Note: The width of the plank is not provided in the given information. You would need to know the width to calculate the exact pressures on points P and Q.
To calculate the pressure exerted on support points P and Q, we first need to determine the forces acting at those points.
Let's analyze the forces acting on the plank:
1) Gravity: The weight of the plank itself (40 kg) acts vertically downward at its center of mass. The weight can be calculated using the formula: weight = mass × gravity, where gravity is approximately 9.8 m/s^2.
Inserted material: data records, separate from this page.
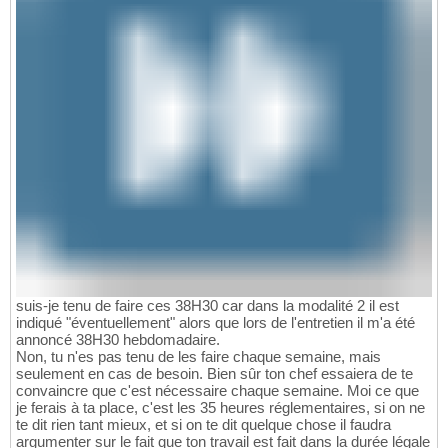
suis-je tenu de faire ces 38H30 car dans la modalité 2 il est
indiqué "éventuellement" alors que lors de l'entretien il m'a été
annoncé 38H30 hebdomadaire.
Non, tu n'es pas tenu de les faire chaque semaine, mais
seulement en cas de besoin. Bien sûr ton chef essaiera de te
convaincre que c'est nécessaire chaque semaine. Moi ce que
je ferais à ta place, c'est les 35 heures réglementaires, si on ne
te dit rien tant mieux, et si on te dit quelque chose il faudra
argumenter sur le fait que ton travail est fait dans la durée légale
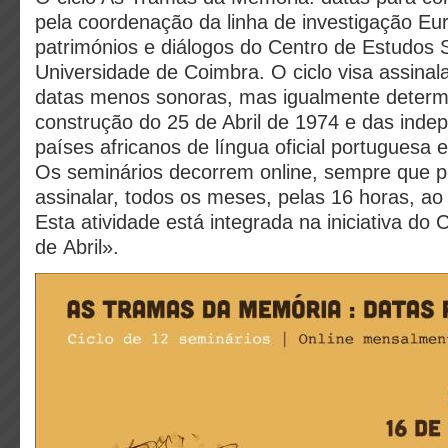
pela coordenação da linha de investigação Eur
patrimónios e diálogos do Centro de Estudos 
Universidade de Coimbra. O ciclo visa assinalar
datas menos sonoras, mas igualmente determ
construção do 25 de Abril de 1974 e das inde
países africanos de língua oficial portuguesa 
Os seminários decorrem online, sempre que p
assinalar, todos os meses, pelas 16 horas, ao
Esta atividade está integrada na iniciativa do
de Abril».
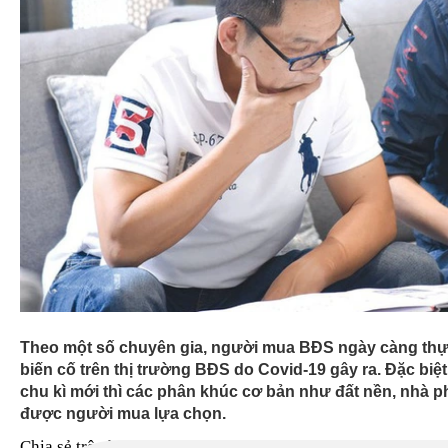
09/03
Giá vàng bất ngờ đảo chiều tăng vọt
09/03
Chưa được 4 ngày, Bố Già đã cán mốc 100 
lục chấn động màn ảnh Việt!
09/03
"Ông vua màn bạc" thập niên 90 Lý Hùng ở
thự 700 m2, mua cầu nâng xe tận Mỹ để đ
09/03
Thấy vợ lội sông bị trượt chân, chồng quy
năm với hơn 20.000 hòn đá, khoảnh khắc
trình gây xúc động cực mạnh
09/03
Toàn văn phát biểu bế mạc Hội nghị Trun
Bí thư, Chủ tịch nước Nguyễn Phú Trọng
09/03
Diện tích trồng tiêu Campuchia năm nay s
09/03
Thông báo Hội nghị lần thứ hai Ban Chấp
khóa XIII
09/03
Đà Nẵng đặt mục tiêu phát triển 5 cụm c
Theo một số chuyên gia, người mua BĐS ngày càng thực
biến cố trên thị trường BĐS do Covid-19 gây ra. Đặc biệt
chu kì mới thì các phân khúc cơ bản như đất nền, nhà ph
được người mua lựa chọn.
Chia sẻ trên báo chí mới đây, ông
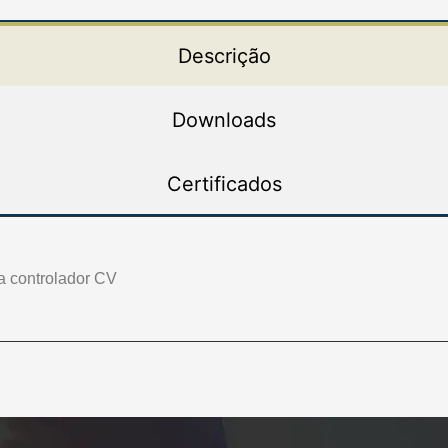
Descrição
Downloads
Certificados
 controlador CV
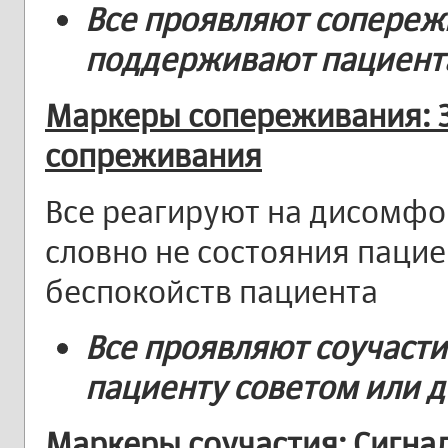
Все проявляют
сопереж
поддерживают пациента 
Маркеры сопереживания:
сопреживания
Все реагируют на дисомфор
словно не состояния паци
беспокойств пациента
Все проявляют
соучасти
пациенту советом или д
Маркеры соучастия:
Сигнал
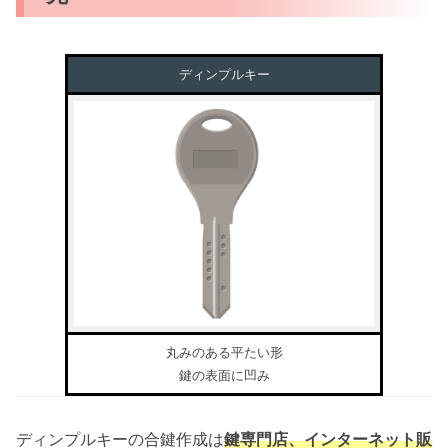
ディンプルキー
丸みのある平たい形
鍵の表面に凹み
ディンプルキーの合鍵作成は
鍵専門店、インターネット販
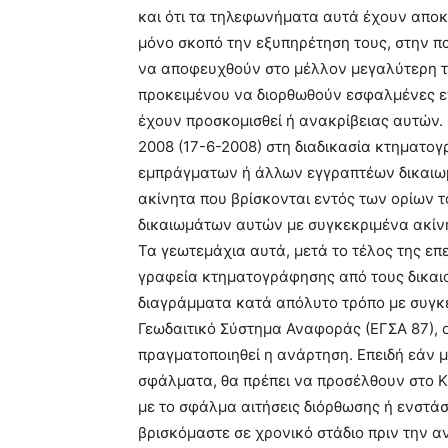
και ότι τα τηλεφωνήματα αυτά έχουν αποκλ
μόνο σκοπό την εξυπηρέτηση τους, στην 
να αποφευχθούν στο μέλλον μεγαλύτερη τα
προκειμένου να διορθωθούν εσφαλμένες ε
έχουν προσκομισθεί ή ανακρίβειας αυτών. 
2008 (17-6-2008) στη διαδικασία κτηματο
εμπράγματων ή άλλων εγγραπτέων δικαιω
ακίνητα που βρίσκονται εντός των ορίων 
δικαιωμάτων αυτών με συγκεκριμένα ακίνη
Τα γεωτεμάχια αυτά, μετά το τέλος της ε
γραφεία κτηματογράφησης από τους δικαιο
διαγράμματα κατά απόλυτο τρόπο με συγκ
Γεωδαιτικό Σύστημα Αναφοράς (ΕΓΣΑ 87), 
πραγματοποιηθεί η ανάρτηση. Επειδή εάν μ
σφάλματα, θα πρέπει να προσέλθουν στο 
με το σφάλμα αιτήσεις διόρθωσης ή ενστάσ
βρισκόμαστε σε χρονικό στάδιο πριν την 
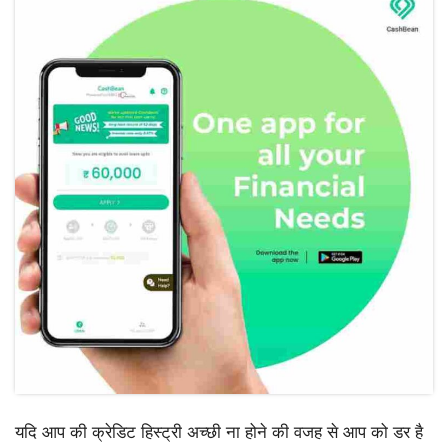
यदि आप की क्रेडिट हिस्ट्री अच्छी ना होने की वजह से आप को डर है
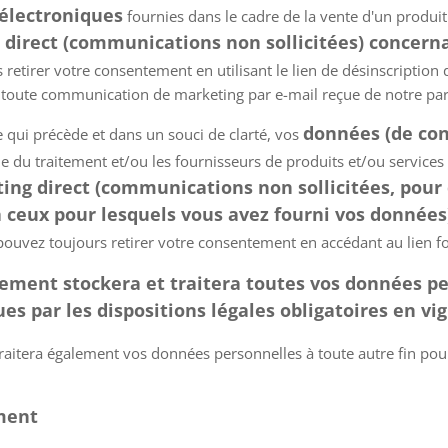
électroniques
fournies dans le cadre de la vente d'un produi
 direct (communications non sollicitées) concern
retirer votre consentement en utilisant le lien de désinscription 
toute communication de marketing par e-mail reçue de notre par
données (de con
e qui précède et dans un souci de clarté, vos
e du traitement et/ou les fournisseurs de produits et/ou services
g direct (communications non sollicitées, pour 
à ceux pour lesquels vous avez fourni vos données
ouvez toujours retirer votre consentement en accédant au lien fo
tement stockera et traitera toutes vos données p
s par les dispositions légales obligatoires en vi
raitera également vos données personnelles à toute autre fin pou
ement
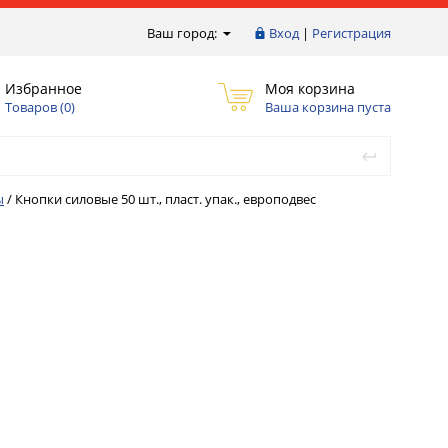
Ваш город:
Вход
|
Регистрация
Избранное
Моя корзина
Товаров (
0
)
Ваша корзина пуста
ы
/
Кнопки силовые 50 шт., пласт. упак., европодвес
Weight of the plank (P) = 40 kg × 9.8 m/s^2 = 392 N
2) Forces from the objects: The objects at points M and N exert downward forces on the plank due to their weights. We can calculate these forces using the same formula:
Force at M = 10 kg × 9.8 m/s^2 = 98 N
Force at N = 5 kg × 9.8 m/s^2 = 49 N
Now, let's consider the equilibrium condition:
For a uniform plank in equilibrium, the total clockwise moment must be equal to the total anticlockwise moment.
Clockwise moments:
Moment at P = Force at M × Distance PM = 98 N × 10 m = 980 Nm
Moment at Q = Force at N × Distance QN = 49 N × 6 m = 294 Nm
Anticlockwise moment:
Moment due to the weight of the plank at P = Weight of the plank × Distance PX = 392 N × 8 m = 3136 Nm
Moment due to the weight of the plank at Q = Weight of the plank × Distance QX = 392 N × 18 m = 7056 Nm
To maintain equilibrium, the sum of the clockwise and anticlockwise moments must be equal:
980 Nm + 294 Nm = 3136 Nm + 7056 Nm
1274 Nm = 10192 Nm
Since the above equation is not balanced, there is an error in the question or its data. Please double-check the given information and try again.